(Data section)
● ● ● ● ●
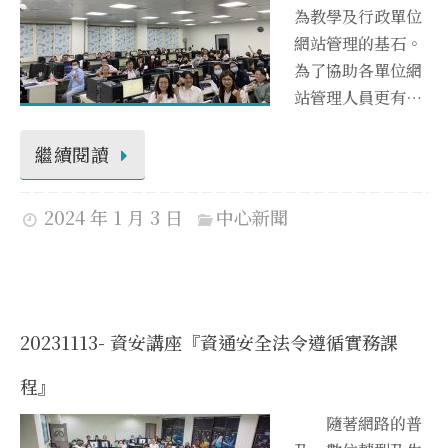
為教學及行政單位
網站管理的基石。
為了協助各單位網
站管理人員更有…
繼續閱讀
2024 年 1 月 3 日
中心新聞
20231113- 資安講座『資通安全法令遵循實務課
程』
隨著網路的普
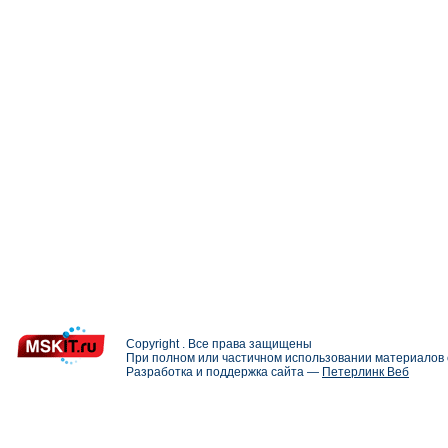
Copyright . Все права защищены
При полном или частичном использовании материалов с
Разработка и поддержка сайта —
Петерлинк Веб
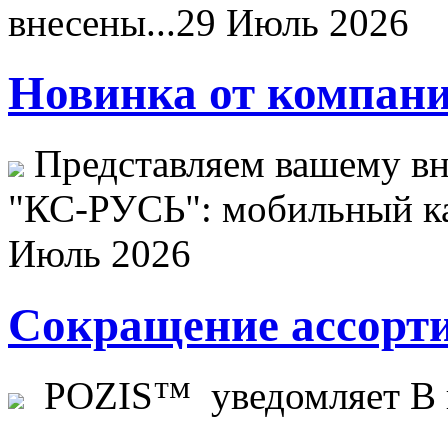
внесены...
29 Июль 2026
Новинка от компани
Представляем вашему в
"КС-РУСЬ": мобильный ка
Июль 2026
Сокращение ассорти
POZIS™ уведомляет В ц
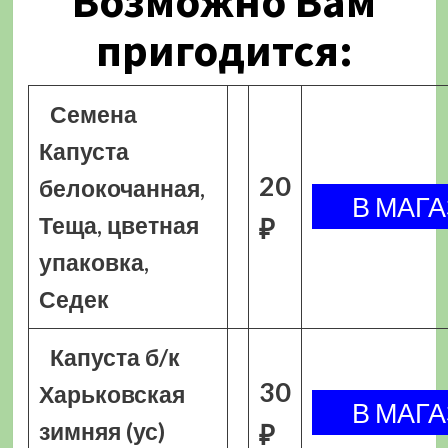
Возможно Вам
пригодится:
Семена
Капуста
20
белокочанная,
Теща, цветная
₽
упаковка,
Седек
Капуста б/к
30
Харьковская
зимняя (ус)
₽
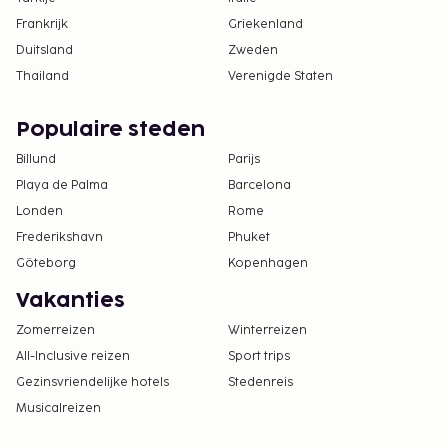
Frankrijk
Griekenland
Duitsland
Zweden
Thailand
Verenigde Staten
Populaire steden
Billund
Parijs
Playa de Palma
Barcelona
Londen
Rome
Frederikshavn
Phuket
Göteborg
Kopenhagen
Vakanties
Zomerreizen
Winterreizen
All-Inclusive reizen
Sport trips
Gezinsvriendelijke hotels
Stedenreis
Musicalreizen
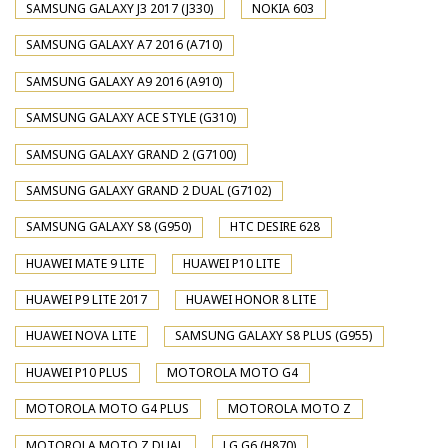
SAMSUNG GALAXY J3 2017 (J330)
NOKIA 603
SAMSUNG GALAXY A7 2016 (A710)
SAMSUNG GALAXY A9 2016 (A910)
SAMSUNG GALAXY ACE STYLE (G310)
SAMSUNG GALAXY GRAND 2 (G7100)
SAMSUNG GALAXY GRAND 2 DUAL (G7102)
SAMSUNG GALAXY S8 (G950)
HTC DESIRE 628
HUAWEI MATE 9 LITE
HUAWEI P10 LITE
HUAWEI P9 LITE 2017
HUAWEI HONOR 8 LITE
HUAWEI NOVA LITE
SAMSUNG GALAXY S8 PLUS (G955)
HUAWEI P10 PLUS
MOTOROLA MOTO G4
MOTOROLA MOTO G4 PLUS
MOTOROLA MOTO Z
MOTOROLA MOTO Z DUAL
LG G6 (H870)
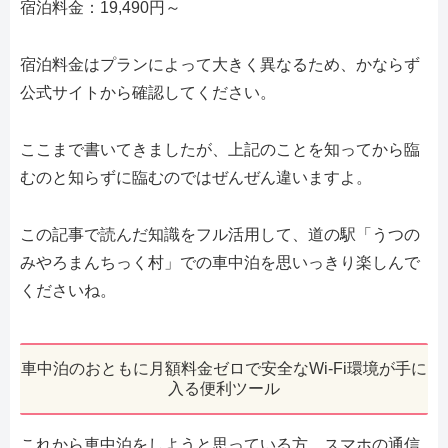
宿泊料金：19,490円～
宿泊料金はプランによって大きく異なるため、かならず
公式サイトから確認してください。
ここまで書いてきましたが、上記のことを知ってから臨
むのと知らずに臨むのではぜんぜん違いますよ。
この記事で読んだ知識をフル活用して、道の駅「うつの
みやろまんちっく村」での車中泊を思いっきり楽しんで
くださいね。
車中泊のおともに月額料金ゼロで安全なWi-Fi環境が手に
入る便利ツール
これから車中泊をしようと思っている方、スマホの通信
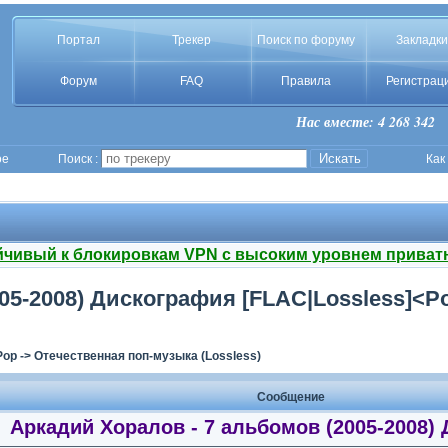
Портал
Трекер
Поиск по форуму
Закладки
Форум
FAQ
Правила
Регистрац
Нас вместе: 4 268 342
ое
Поиск :
Как
йчивый к блокировкам VPN с высоким уровнем приват
05-2008) Дискография [FLAC|Lossless]<P
Pop
->
Отечественная поп-музыка (Lossless)
Сообщение
Аркадий Хоралов - 7 альбомов (2005-2008)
● ● ● ● ●
Please give the entries again word for word, without any pictures.

為教學及行政單位
網站管理的基石。
為了協助各單位網
站管理人員更有…
繼續閱讀
2024 年 1 月 3 日
中心新聞
20231113- 資安講座『資通安全法令遵循實務課
程』
隨著網路的普
Copyright . Все права защищены
При полном или частичном использовании материалов с
Разработка и поддержка сайта —
Петерлинк Веб
внесены...
29 Июль 2026
Новинка от компани
Представляем вашему в
"КС-РУСЬ": мобильный ка
Июль 2026
Сокращение ассорти
POZIS™ уведомляет В ц
Возможно Вам
пригодится:
Семена
Капуста
20
белокочанная,
Теща, цветная
₽
упаковка,
Седек
Капуста б/к
30
Харьковская
зимняя (ус)
₽
Frankrijk
Griekenland
Duitsland
Zweden
Thailand
Verenigde Staten
Populaire steden
Billund
Parijs
Playa de Palma
Barcelona
Londen
Rome
Frederikshavn
Phuket
Göteborg
Kopenhagen
Vakanties
Zomerreizen
Winterreizen
All-Inclusive reizen
Sport trips
Gezinsvriendelijke hotels
Stedenreis
Musicalreizen
SAMSUNG GALAXY J3 2017 (J330)
NOKIA 603
SAMSUNG GALAXY A7 2016 (A710)
SAMSUNG GALAXY A9 2016 (A910)
SAMSUNG GALAXY ACE STYLE (G310)
SAMSUNG GALAXY GRAND 2 (G7100)
SAMSUNG GALAXY GRAND 2 DUAL (G7102)
SAMSUNG GALAXY S8 (G950)
HTC DESIRE 628
HUAWEI MATE 9 LITE
HUAWEI P10 LITE
HUAWEI P9 LITE 2017
HUAWEI HONOR 8 LITE
HUAWEI NOVA LITE
SAMSUNG GALAXY S8 PLUS (G955)
HUAWEI P10 PLUS
MOTOROLA MOTO G4
MOTOROLA MOTO G4 PLUS
MOTOROLA MOTO Z
MOTOROLA MOTO Z DUAL
LG G6 (H870)
宿泊料金：19,490円～
宿泊料金はプランによって大きく異なるため、かならず
公式サイトから確認してください。
ここまで書いてきましたが、上記のことを知ってから臨
むのと知らずに臨むのではぜんぜん違いますよ。
この記事で読んだ知識をフル活用して、道の駅「うつの
みやろまんちっく村」での車中泊を思いっきり楽しんで
くださいね。
車中泊のおともに月額料金ゼロで安全なWi-Fi環境が手に
入る便利ツール
これから車中泊をしようと思っている方、スマホの通信
Портал
Трекер
Поиск по форуму
Закладки
Форум
FAQ
Правила
Регистрац
Нас вместе: 4 268 342
ое
Поиск :
Как
йчивый к блокировкам VPN с высоким уровнем приват
05-2008) Дискография [FLAC|Lossless]<P
Pop
->
Отечественная поп-музыка (Lossless)
Сообщение
Аркадий Хоралов - 7 альбомов (2005-2008)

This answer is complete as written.